Walsh was also sympathetic to Merck’s argument that it understood the exclusion to apply to situations that “involved the use of armed forces”—a bad sign for insurers hoping it can apply to cyberattacks in general. And he pointed out that earlier case law suggests that losses somewhat removed from the Russia-Ukraine conflict—like those suffered by a multinational company headquartered in New Jersey—are even less likely to be considered the direct result of a hostile or warlike act that was occurring on an entirely different continent. These are all promising signs for other companies, including multinational food company Mondelez, that are challenging their insurers in court over being denied coverage for NotPetya. But while this ruling may be good news for companies that are trying to claim coverage for other cyberattacks perpetrated by nation-states, it’s also a very clear signal of where the cyberinsurance market is heading.

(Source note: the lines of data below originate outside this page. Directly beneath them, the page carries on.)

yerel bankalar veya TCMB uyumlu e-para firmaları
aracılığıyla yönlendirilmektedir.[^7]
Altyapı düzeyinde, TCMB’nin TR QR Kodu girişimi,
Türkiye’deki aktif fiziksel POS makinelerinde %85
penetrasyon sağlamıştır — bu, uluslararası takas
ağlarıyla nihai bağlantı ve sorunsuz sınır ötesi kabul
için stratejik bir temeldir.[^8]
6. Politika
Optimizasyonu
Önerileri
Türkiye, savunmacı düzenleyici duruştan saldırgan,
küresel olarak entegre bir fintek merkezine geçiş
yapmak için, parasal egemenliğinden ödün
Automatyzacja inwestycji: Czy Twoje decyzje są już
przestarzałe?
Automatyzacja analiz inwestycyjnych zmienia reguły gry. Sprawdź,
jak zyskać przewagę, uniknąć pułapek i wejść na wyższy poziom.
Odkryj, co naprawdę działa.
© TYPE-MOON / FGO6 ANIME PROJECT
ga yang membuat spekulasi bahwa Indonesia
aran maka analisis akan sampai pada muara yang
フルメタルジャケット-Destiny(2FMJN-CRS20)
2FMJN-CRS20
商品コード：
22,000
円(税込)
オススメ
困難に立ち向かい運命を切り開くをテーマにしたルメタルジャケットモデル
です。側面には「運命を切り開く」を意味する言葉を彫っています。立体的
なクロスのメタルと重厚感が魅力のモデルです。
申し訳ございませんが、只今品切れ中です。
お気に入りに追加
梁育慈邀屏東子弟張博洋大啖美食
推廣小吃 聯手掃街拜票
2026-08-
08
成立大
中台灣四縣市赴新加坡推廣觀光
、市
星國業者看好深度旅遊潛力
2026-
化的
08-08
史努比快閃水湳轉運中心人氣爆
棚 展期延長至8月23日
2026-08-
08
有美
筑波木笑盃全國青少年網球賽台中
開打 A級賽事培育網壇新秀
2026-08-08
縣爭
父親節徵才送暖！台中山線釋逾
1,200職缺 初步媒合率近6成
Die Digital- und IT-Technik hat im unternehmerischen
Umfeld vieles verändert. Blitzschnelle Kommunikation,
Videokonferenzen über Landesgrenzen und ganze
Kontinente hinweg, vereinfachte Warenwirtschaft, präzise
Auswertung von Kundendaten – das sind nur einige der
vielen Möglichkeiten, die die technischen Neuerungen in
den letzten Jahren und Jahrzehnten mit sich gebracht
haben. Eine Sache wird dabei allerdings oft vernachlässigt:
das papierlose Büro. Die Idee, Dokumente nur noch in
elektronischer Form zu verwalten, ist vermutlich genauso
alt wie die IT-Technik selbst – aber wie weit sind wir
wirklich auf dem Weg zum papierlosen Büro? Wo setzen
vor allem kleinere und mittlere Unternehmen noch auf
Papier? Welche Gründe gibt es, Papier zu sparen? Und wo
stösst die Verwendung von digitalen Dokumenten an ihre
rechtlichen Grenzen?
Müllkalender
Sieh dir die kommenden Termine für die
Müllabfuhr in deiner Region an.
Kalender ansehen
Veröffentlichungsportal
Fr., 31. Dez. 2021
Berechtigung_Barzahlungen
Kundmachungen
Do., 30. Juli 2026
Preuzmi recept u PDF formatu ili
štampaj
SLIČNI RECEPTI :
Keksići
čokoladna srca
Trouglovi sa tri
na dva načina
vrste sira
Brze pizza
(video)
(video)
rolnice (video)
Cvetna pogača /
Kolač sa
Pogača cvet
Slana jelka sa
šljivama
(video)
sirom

Walsh’s contention that Merck’s insurers failed to update the language in their exclusions to apply to cyberattacks is nearly a guarantee that the insurers will now move to do exactly that. Already, since NotPetya, insurers have taken steps to try to clarify some of the language around what is included and excluded from their cyber coverage, though in some cases this has only generated more confusion. For instance, efforts to include coverage for “cyber terrorism” but exclude coverage for war have led to a tremendous amount of uncertainty about what the difference between cyberwar and cyber terrorism actually is. All of this is the result of insurers trying to reassure their customers that they do cover most types of serious security incidents (like cyber terrorism) while still maintaining their ability to deny coverage for the really damaging incidents (like NotPetya).
With luck, the Merck ruling will force insurers to be a little clearer in their policies about what they do and do not cover. That may be easier said than done, though. After all, it is always a little bit difficult to anticipate exactly what the next big cyberattack will look like and find the right language to be confident that you have definitely included—or excluded—it in your insurance policy. But Walsh’s ruling is a good reminder to insurers that the challenges of describing cyberattacks precisely are not a reason to rely on years-old language that long pre-dates them, and that it’s time for insurers to at least try to nail down the specifics of which types of incidents they will and won’t pay for.